Lena Dunham hatte eine totale Hysterektomie zur Behandlung von Endometriose

 Lena Dunham hatte eine totale Hysterektomie

In den letzten Jahren hat Lena Dunham offen über ihre Kämpfe mit Endometriose gesprochen. Nun, in einem Essay in der Ausgabe März 2018 von Mode, Sie enthüllte, dass sie sich in den letzten Monaten einer unterzogen hatte totale Hysterektomie um den Zustand zu behandeln.

Nach dem Eingriff sagte die Autorin, Schauspielerin und Produzentin, sie sei aufgewacht und habe festgestellt, dass ihre Beckenorgane in einem schlechteren Zustand seien, als sie ursprünglich dachte.

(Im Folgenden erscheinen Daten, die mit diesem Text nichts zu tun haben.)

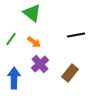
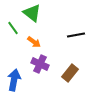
green line: moved 2 px right, 11 px up; rotated 72 degrees counterclockwise
purple cross: rotated 24 degrees counterclockwise
blue arrow: moved 2 px down; rotated 10 degrees clockwise
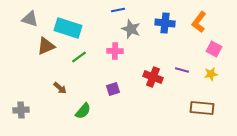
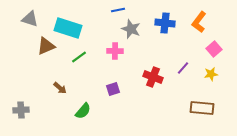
pink square: rotated 21 degrees clockwise
purple line: moved 1 px right, 2 px up; rotated 64 degrees counterclockwise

„Zusätzlich zur Endometriumerkrankung“ schreibt Dunham , „ein seltsamer höckerartiger Vorsprung und ein Septum, das in der Mitte verläuft, ich habe retrograde Blutungen, alias meine Periode läuft rückwärts, so dass mein Magen voller Blut ist. Mein Eierstock hat sich an den Muskeln um die Sakralnerven in meinem Rücken festgesetzt, die uns das Gehen ermöglichen. Reden wir bitte gar nicht erst über meine Gebärmutterschleimhaut. Das einzig schöne Detail ist, dass die Orgel – die wie eine Glühbirne geformt sein soll – wie ein Herz geformt wurde.“

Endometriose ist eine Erkrankung, bei der sich Gebärmuttergewebe außerhalb der Gebärmutter einnistet, einschließlich an den Eileitern, Eierstöcken, Eingeweiden, der Blase oder an anderen Stellen im Beckenbereich.

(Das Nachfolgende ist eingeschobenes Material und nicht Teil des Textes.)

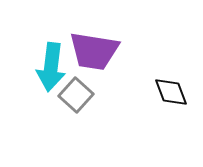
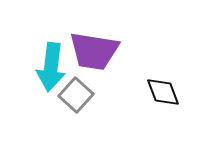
black diamond: moved 8 px left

Zuvor war Dunham wegen Komplikationen mit Endometriose dreimal in weniger als einem Jahr ins Krankenhaus eingeliefert worden und hatte mehr als 10 chirurgische Eingriffe, um zu versuchen, sie zu behandeln. Tatsächlich schrieb sie im April 2017 einen Beitrag auf ihrer aus einem Newsletter gewordenen Website, Lenny Brief , ankündigen Sie war Endometriose-frei .

Leider war es einen Monat später klar, als sie während der Met Gala ins Krankenhaus gebracht wurde, dass ihre Kämpfe mit der Krankheit noch nicht vorbei waren. Nach jahrelangen Operationen und Versuchen alternativer Behandlungen wie Beckenbodentherapie, Massage, Schmerztherapie, Farbtherapie, Akupunktur und Yoga entschied sie sich für den nächsten Schritt und unterzog sich einer totalen Hysterektomie.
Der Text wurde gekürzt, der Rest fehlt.